Risk premium

Example of a linear Risk vs Return function and corresponding risk premium

A risk premium is a measure of excess return that is required by an individual to compensate being subjected to an increased level of risk. ^[1] It is used widely in finance and economics, the general definition being the expected risky return less the risk-free return, as demonstrated by the formula below. ^[2]

${\displaystyle Risk\ premium=E(r)-r_{f}}$

Where ${\displaystyle E(r)}$ is the risky expected rate of return and ${\displaystyle r_{f}}$ is the risk-free return.

The inputs for each of these variables and the ultimate interpretation of the risk premium value differs depending on the application as explained in the following sections. Regardless of the application, the market premium can be volatile as both comprising variables can be impacted independent of each other by both cyclical and abrupt changes. ^[2] This means that the market premium is dynamic in nature and ever-changing. Additionally, a general observation regardless of application is that the risk premium is larger during economic downturns and during periods of increased uncertainty. ^[3]

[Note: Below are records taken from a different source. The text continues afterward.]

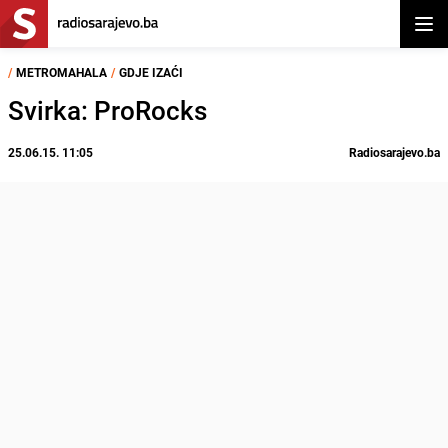
Otvor
/
METROMAHALA
/
GDJE IZAĆI
Svirka: ProRocks
25.06.15. 11:05
Radiosarajevo.ba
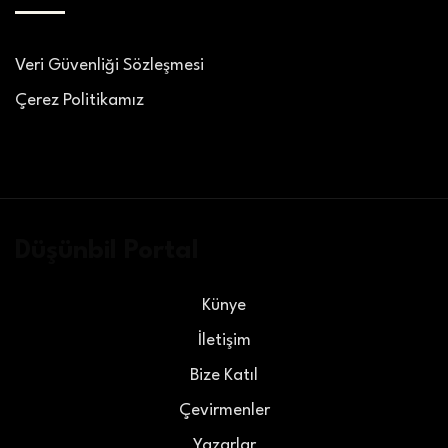
Veri Güvenliği Sözleşmesi
Çerez Politikamız
Düşünbil Portal
Künye
İletişim
Bize Katıl
Çevirmenler
Yazarlar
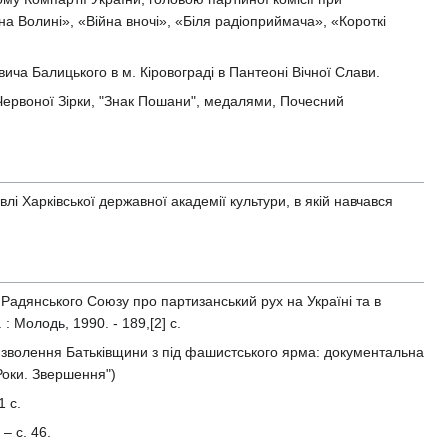
а Волині», «Війна вночі», «Біля радіоприймача», «Короткі
ича Балицького в м. Кіровограді в Пантеоні Вічної Слави.
 Червоної Зірки, "Знак Пошани", медалями, Почесний
лі Харківської державної академії культури, в якій навчався
Радянського Союзу про партизанський рух на Україні та в
 : Молодь, 1990. - 189,[2] с.
 визволення Батьківщини з під фашистського ярма: документальна
. Роки. Звершення")
1 с.
– с. 46.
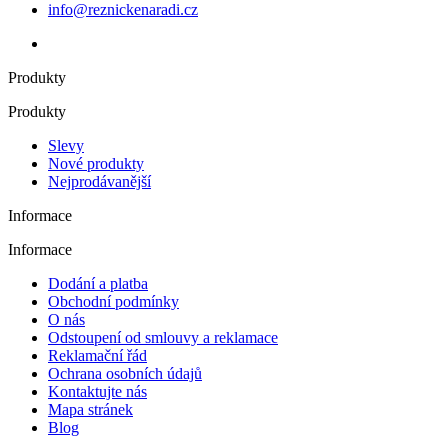
info@reznickenaradi.cz
Produkty
Produkty
Slevy
Nové produkty
Nejprodávanější
Informace
Informace
Dodání a platba
Obchodní podmínky
O nás
Odstoupení od smlouvy a reklamace
Reklamační řád
Ochrana osobních údajů
Kontaktujte nás
Mapa stránek
Blog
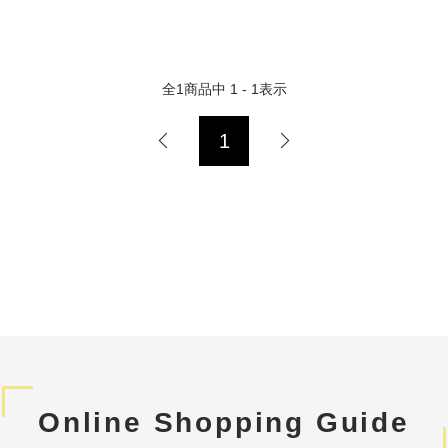
全
1
商品中
1 - 1
表示
1
Online Shopping Guide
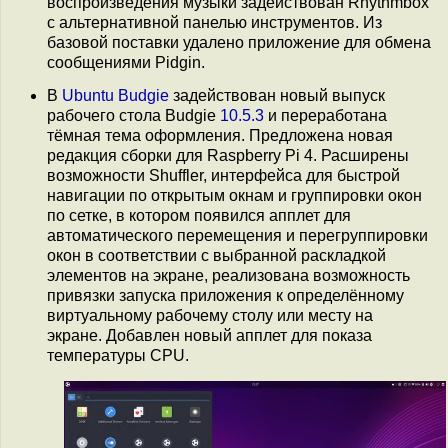
воспроизведения музыки задействован Rhythmbox
с альтернативной панелью инструментов. Из
базовой поставки удалено приложение для обмена
сообщениями Pidgin.
В
Ubuntu Budgie
задействован новый выпуск
рабочего стола Budgie
10.5.3
и переработана
тёмная тема оформления. Предложена новая
редакция сборки для Raspberry Pi 4. Расширены
возможности Shuffler, интерфейса для быстрой
навигации по открытым окнам и группировки окон
по сетке, в котором появился апплет для
автоматического перемещения и перегруппировки
окон в соответствии с выбранной раскладкой
элементов на экране, реализована возможность
привязки запуска приложения к определённому
виртуальному рабочему столу или месту на
экране. Добавлен новый апплет для показа
температуры CPU.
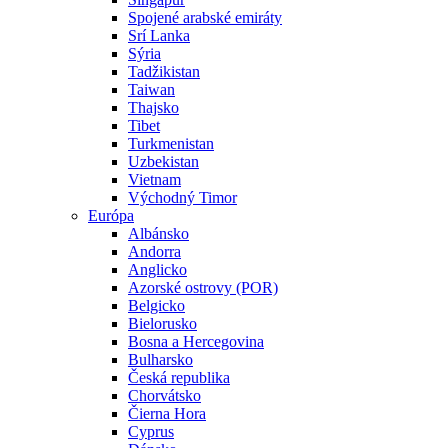
Spojené arabské emiráty
Srí Lanka
Sýria
Tadžikistan
Taiwan
Thajsko
Tibet
Turkmenistan
Uzbekistan
Vietnam
Východný Timor
Európa
Albánsko
Andorra
Anglicko
Azorské ostrovy (POR)
Belgicko
Bielorusko
Bosna a Hercegovina
Bulharsko
Česká republika
Chorvátsko
Čierna Hora
Cyprus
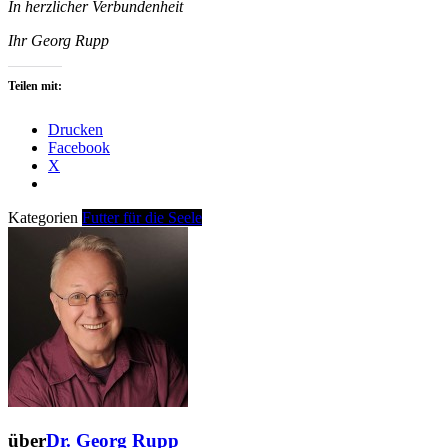
In herzlicher Verbundenheit
Ihr Georg Rupp
Teilen mit:
Drucken
Facebook
X
Kategorien
Futter für die Seele
über
Dr. Georg Rupp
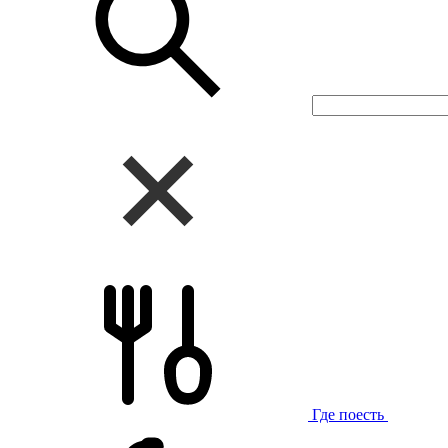
Где поесть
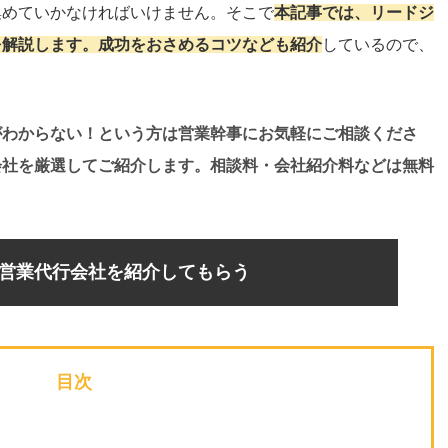
集めていかなければいけません。そこで
本記事では、リードジ
を解説します。成功をおさめるコツなども紹介
しているので、
がわからない！という方は営業幹事にお気軽にご相談くださ
会社を厳選してご紹介します。相談料・会社紹介料などは無料
営業代行会社を紹介してもらう
目次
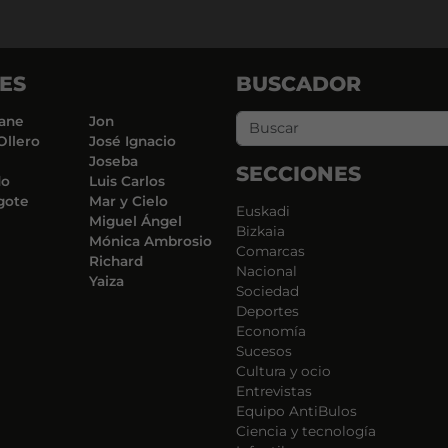
ES
BUSCADOR
ane
Jon
Ollero
José Ignacio
Joseba
SECCIONES
do
Luis Carlos
gote
Mar y Cielo
Euskadi
Miguel Ángel
Bizkaia
Mónica Ambrosio
Comarcas
Richard
Nacional
Yaiza
Sociedad
Deportes
Economía
Sucesos
Cultura y ocio
Entrevistas
Equipo AntiBulos
Ciencia y tecnología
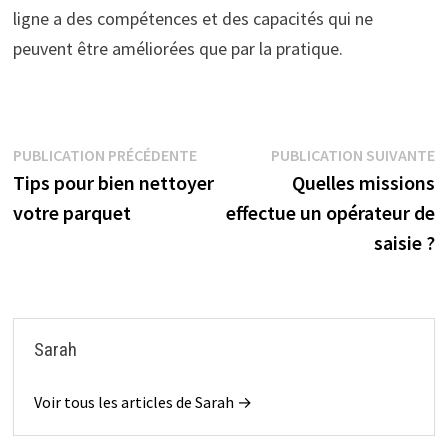
ligne a des compétences et des capacités qui ne
peuvent être améliorées que par la pratique.
Navigation
Publication
P
PUBLICATION PRÉCÉDENTE
PUBLICATION SUIVANTE
précédente :
s
Tips pour bien nettoyer
Quelles missions
de
votre parquet
effectue un opérateur de
l’article
saisie ?
Sarah
Voir tous les articles de Sarah →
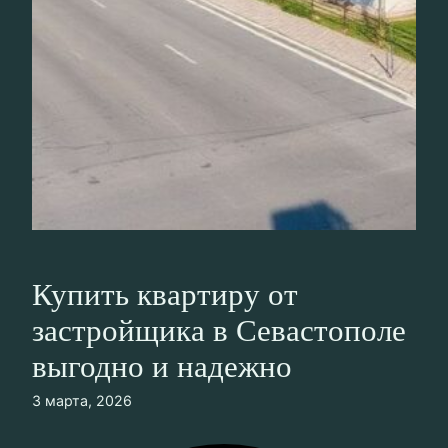
Купить квартиру от
застройщика в Севастополе
выгодно и надежно
3 марта, 2026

There are many forms of risk such as financial risk, physical risk, and reputation risk. The concept of risk premium can be applied to all these risks and the expected payoff from these risks can be determined if the risk premium can be quantified. In the equity market, the riskiness of a stock can be estimated by the magnitude of the standard deviation from the mean. ^[4] If for example the price of two different stocks were plotted over a year and an average trend line added for each, the stock whose price varies more dramatically about the mean is considered the riskier stock. Investors also analyse many other factors about a company that may influence its risk such as industry volatility, cash flows, debt, and other market threats. ^[4]

Formal definition in expected utility theory

In expected utility theory, a rational agent has a utility function that maps sure-outcomes to numerical values, and the agent ranks gambles over sure-outcomes by their expected utilities.

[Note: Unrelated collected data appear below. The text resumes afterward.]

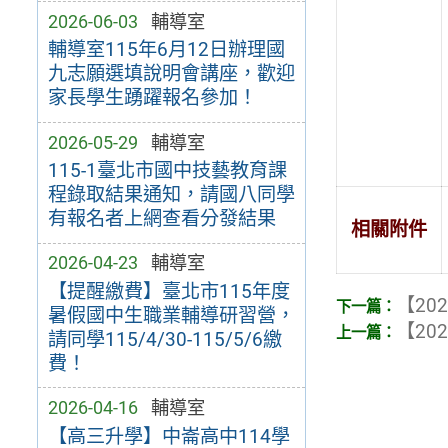
2026-06-03
輔導室
輔導室115年6月12日辦理國
九志願選填說明會講座，歡迎
家長學生踴躍報名參加！
2026-05-29
輔導室
115-1臺北市國中技藝教育課
程錄取結果通知，請國八同學
有報名者上網查看分發結果
相關附件
2026-04-23
輔導室
【提醒繳費】臺北市115年度
【202
暑假國中生職業輔導研習營，
【202
請同學115/4/30-115/5/6繳
費！
2026-04-16
輔導室
【高三升學】中崙高中114學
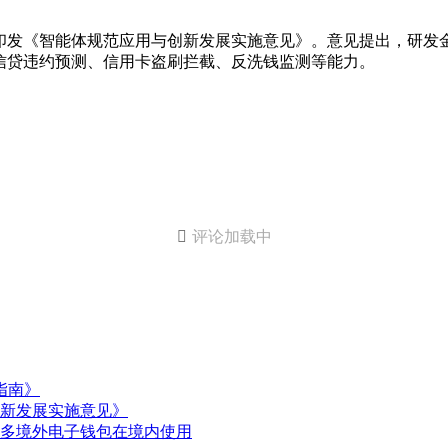
印发《智能体规范应用与创新发展实施意见》。意见提出，研发
信贷违约预测、信用卡盗刷拦截、反洗钱监测等能力。

评论加载中
指南》
新发展实施意见》
更多境外电子钱包在境内使用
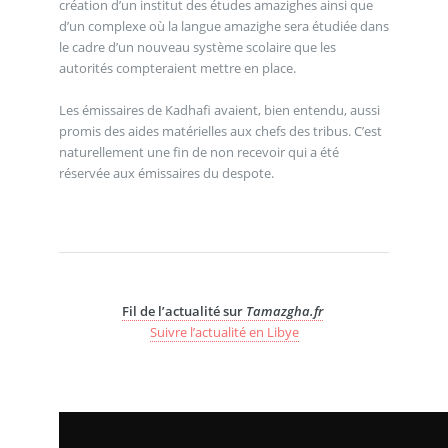
création d’un institut des études amazighes ainsi que
d’un complexe où la langue amazighe sera étudiée dans
le cadre d’un nouveau système scolaire que les
autorités compteraient mettre en place.
Les émissaires de Kadhafi avaient, bien entendu, aussi
promis des aides matérielles aux chefs des tribus. C’est
naturellement une fin de non recevoir qui a été
réservée aux émissaires du despote.
Fil de l’actualité sur
Tamazgha.fr
Suivre l’actualité en Libye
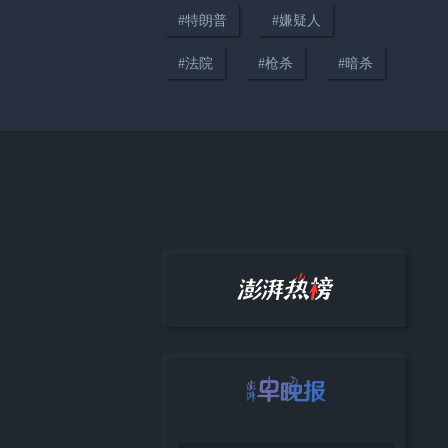
子，伊朗撑不了多久
#
特朗普
#
嫌疑人
#
法院
#
枪杀
#
暗杀
00:14
投资30亿美元，特朗普：我们要
夺回矿产超级大国地位
00:59
弹药充足为何还要追加库存？特
朗普：某些类型稍微有点紧张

Let the set of possible wealth-levels be ${\displaystyle \mathbb {R} }$. A gamble ${\displaystyle Z}$ is a real-valued random variable. The actuarial value of the gamble is just its expectation: ${\displaystyle \mathbb {E} [Z]}$. This is independent of any agent.

Let the agent have a utility function ${\displaystyle u:\mathbb {R} \to \mathbb {R} }$, with a wealth-level ${\displaystyle w\in \mathbb {R} }$. The risk-premium of ${\displaystyle Z}$ for the agent at wealth-level ${\displaystyle w}$ is ${\displaystyle \pi (w,Z)}$, defined as the solution to$${\displaystyle u(w+\mathbb {E} [Z]-\pi )=\mathbb {E} [u(w+Z)].}$$ ^[5]

Note that the risk-premium depends both on the gamble itself, the agent's utility function, and the wealth-level of the agent. This can be understood intuitively by considering a real gamble. Some people may be quite willing to take the gamble and thus have a low risk-premium, while others are more averse. Further, as one's wealth increases, one is usually less perturbed by the gamble, whose stakes diminshes relative to one's wealth, consequently the risk-premium ${\displaystyle \pi (w,Z)}$ often decreases as ${\displaystyle w}$ increases, holding ${\displaystyle Z}$ constant.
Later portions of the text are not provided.